Supplied data:
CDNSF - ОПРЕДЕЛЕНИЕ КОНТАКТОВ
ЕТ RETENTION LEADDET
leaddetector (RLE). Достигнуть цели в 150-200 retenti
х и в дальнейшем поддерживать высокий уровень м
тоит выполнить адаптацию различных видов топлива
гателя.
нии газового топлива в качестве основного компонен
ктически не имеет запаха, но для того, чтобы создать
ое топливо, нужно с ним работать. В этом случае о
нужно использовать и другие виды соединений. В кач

---

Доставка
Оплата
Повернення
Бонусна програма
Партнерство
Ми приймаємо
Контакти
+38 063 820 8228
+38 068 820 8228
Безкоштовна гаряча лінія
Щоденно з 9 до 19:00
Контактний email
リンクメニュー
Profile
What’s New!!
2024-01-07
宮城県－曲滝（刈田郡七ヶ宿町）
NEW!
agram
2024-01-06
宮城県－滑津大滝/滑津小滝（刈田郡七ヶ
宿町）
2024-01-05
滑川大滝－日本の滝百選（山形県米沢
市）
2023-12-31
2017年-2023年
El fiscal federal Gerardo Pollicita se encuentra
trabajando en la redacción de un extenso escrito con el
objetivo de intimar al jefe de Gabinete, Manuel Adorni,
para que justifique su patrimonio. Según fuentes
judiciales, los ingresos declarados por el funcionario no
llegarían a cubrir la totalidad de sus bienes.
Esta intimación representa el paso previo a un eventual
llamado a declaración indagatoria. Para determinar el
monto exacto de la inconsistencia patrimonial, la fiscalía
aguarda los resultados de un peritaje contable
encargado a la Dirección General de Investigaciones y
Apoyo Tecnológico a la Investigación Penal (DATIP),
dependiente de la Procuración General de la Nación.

Directions for this task:
Pick each line holding "топлива" out of the entries above and return it.

Output for this task:
тоит выполнить адаптацию различных видов топлива
нии газового топлива в качестве основного компонен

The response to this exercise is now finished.